Amount paid (x) (in Rs) | x1 = 139.20 | x2 = 696 |
No.of days (y) | y1 = 3 | y2 |
It is a case of direct proportion.
\(\therefore\) \(\frac { 139.20 }{ 3 } =\frac { 696 }{ { y }_{ 2 } } \Rightarrow { y }_{ 2 }=\frac { 696\times 3\times 10 }{ 1392 } \Rightarrow { y }_{ 2 }=15\)
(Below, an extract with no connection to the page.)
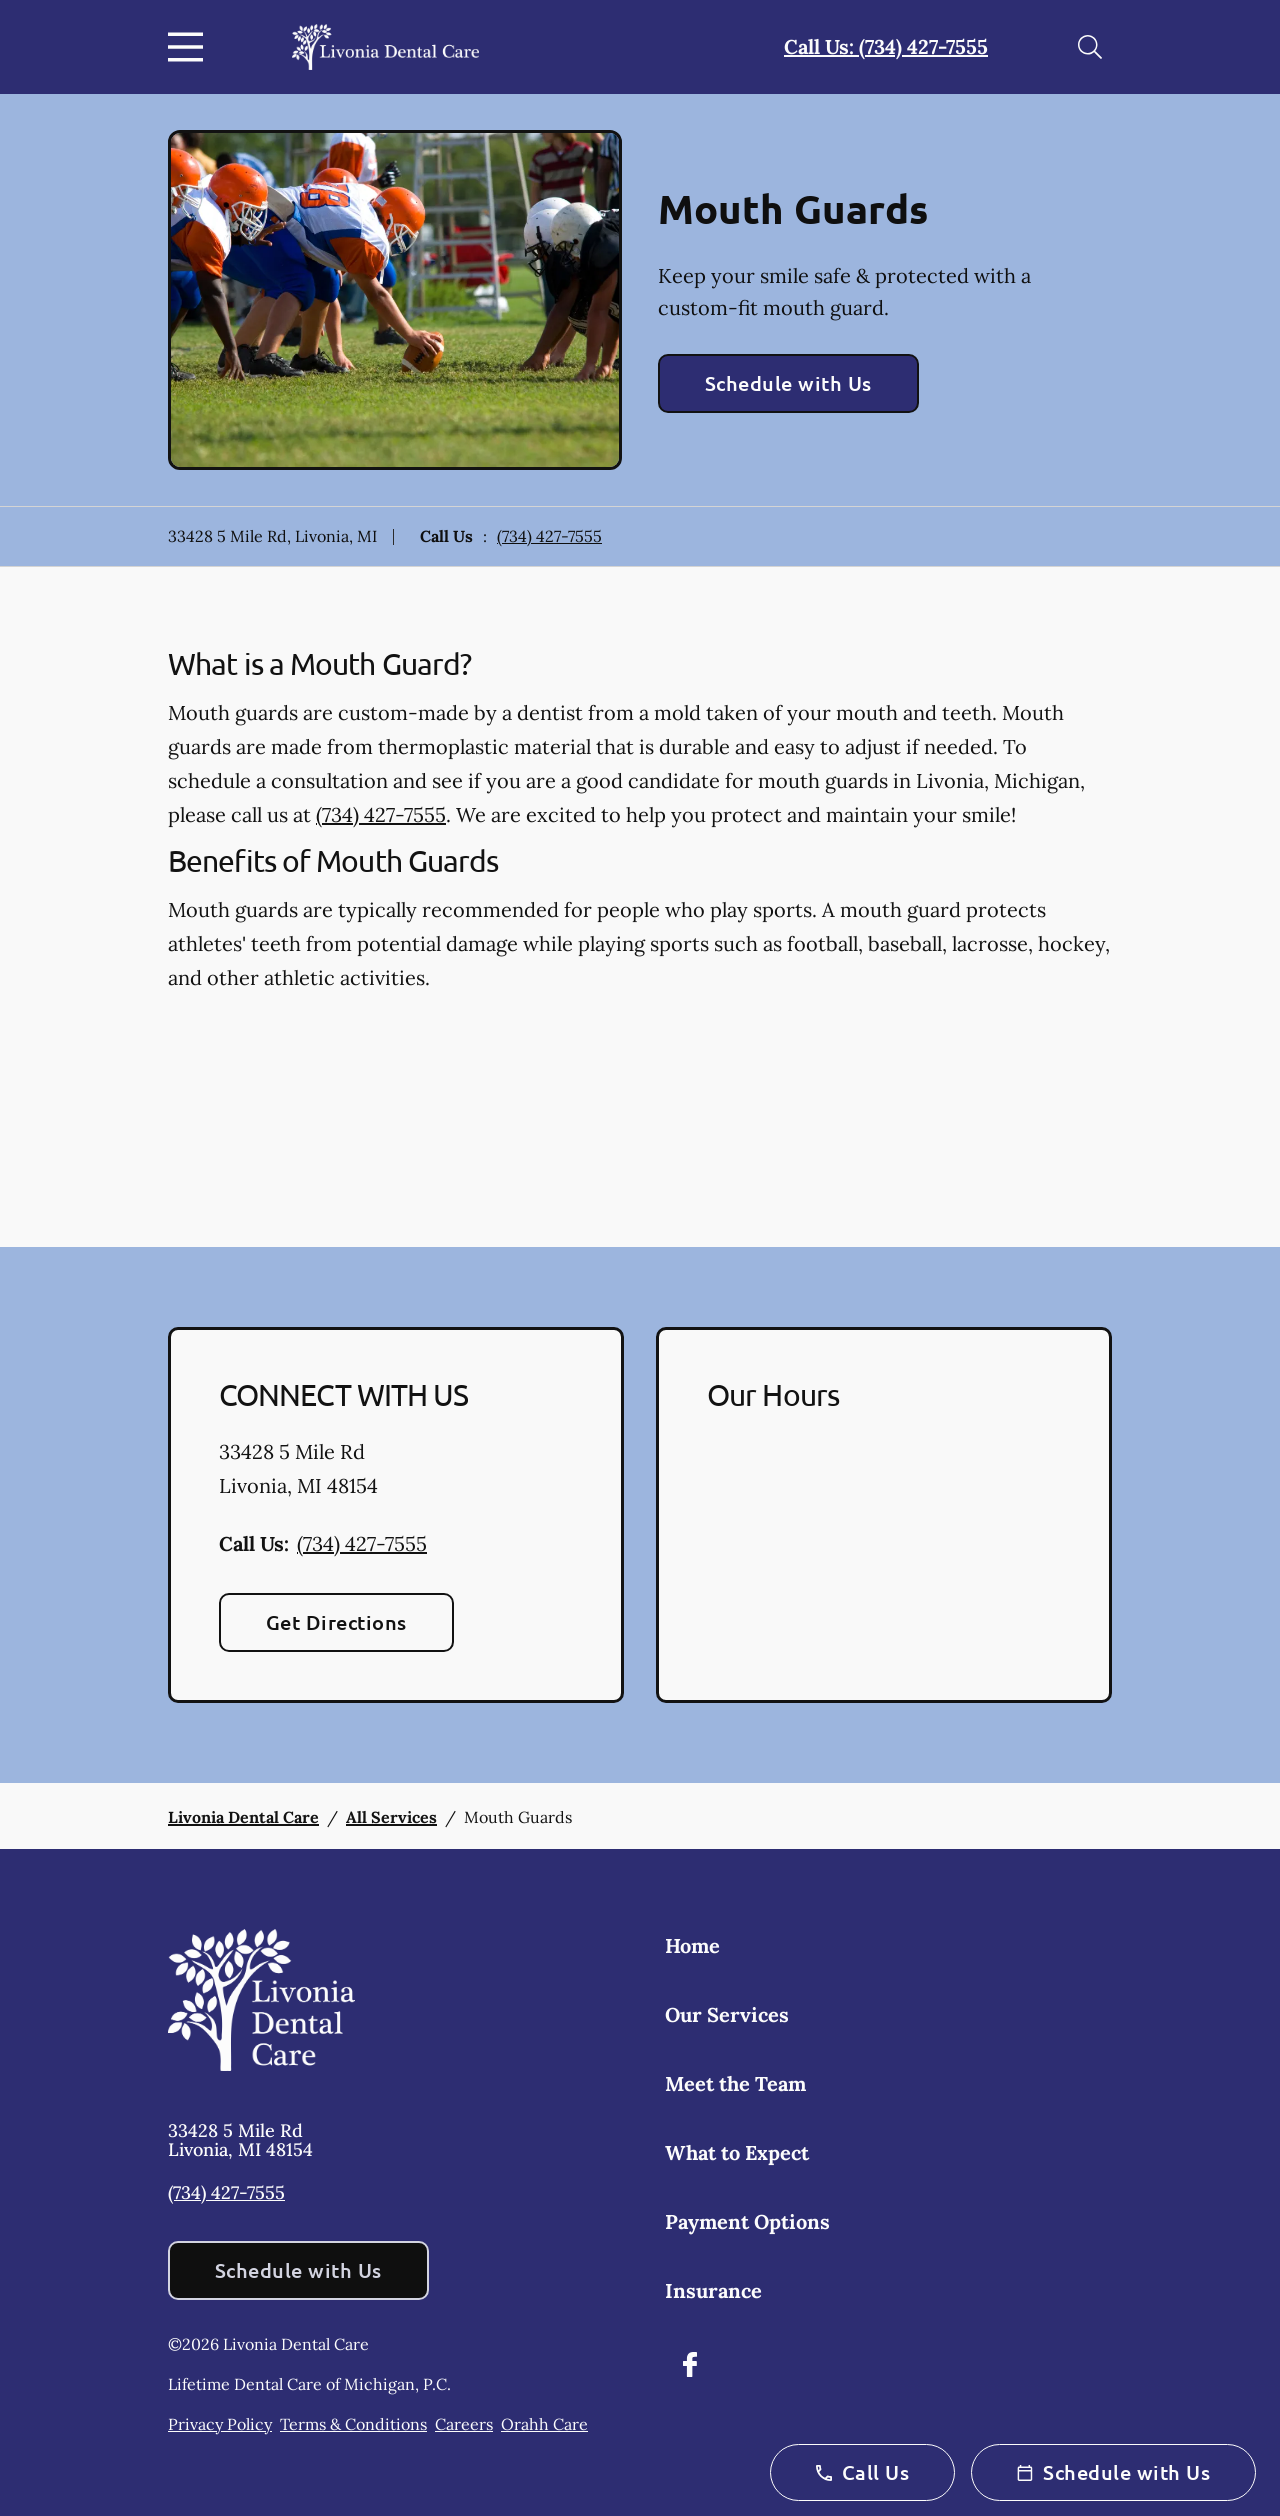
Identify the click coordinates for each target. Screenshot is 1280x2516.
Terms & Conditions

Thus, he will work 15 days for Rs 696.
Which of the following tables shows the inverse proportion?
(i)
x | 6 | 12 | 30 | 48 |
y | 250 | 125 | 50 | 31.25 |
(ii)
x | 115 | 130 | 145 | 160 |
y | 615 | 600 | 585 | 570 |
(iii)
x | 50 | 100 | 300 | 120 |
y | 300 | 150 | 100 | 75 |
- (a)
Only (i)
- (b)
Both (i) and (ii)
- (c)
Both (ii) and (iii)
- (d)
None of these
(i) For inverse proportion, xy = constant
Now, 6 x 250 = 1500,
12 x 125 = 1500, 30 x 50 = 1500
And 48 x 31.25 = 1500
\(\therefore\) The data is in inverse proportion
(ii) 115x615=70725,
130 x 600 = 78000
\(\therefore\) The data is not in inverse proportion
(iii) 50 x 300 = 15000,
100 x 150 = 15000,
and 300 x 100 = 30000
\(\therefore\) The data is not in inverse proportion.